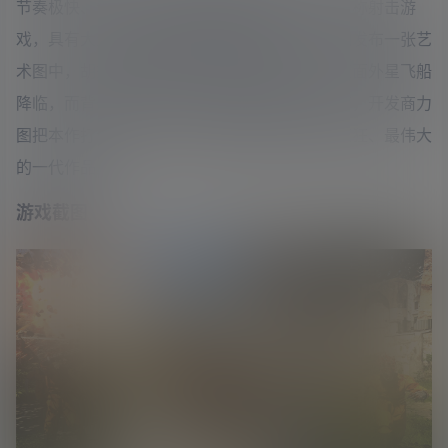
节奏极快、包含了各种各样武器和怪物的第一人称射击游
戏，具有大量的幽默成分和独特的风格。在早期发布一张艺
术图中，胡须满面的硬汉萨姆肩扛重型武器，直面外星飞船
降临，而背景则为大家所熟悉的巴黎埃菲尔铁塔，开发商力
图把本作打造成迄今为止《英雄萨姆》系列最疯狂、最伟大
的一代作品。
游戏截图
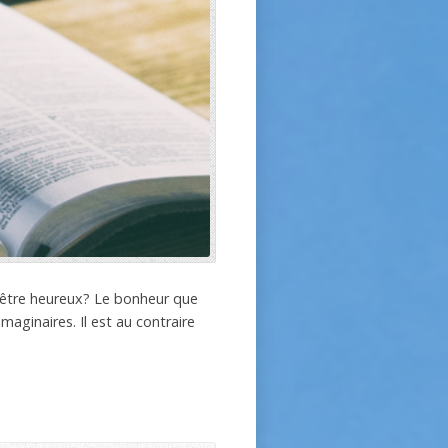
 être heureux? Le bonheur que
maginaires. Il est au contraire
────────────────────
WORK INSTRUCTIONS ▸ In the records above, find the line containing "être heureux? Le bonheur que"; please retype it and every line after it through the last line, exactly and with nothing else.

TASK SOLUTION ▸
 être heureux? Le bonheur que
maginaires. Il est au contraire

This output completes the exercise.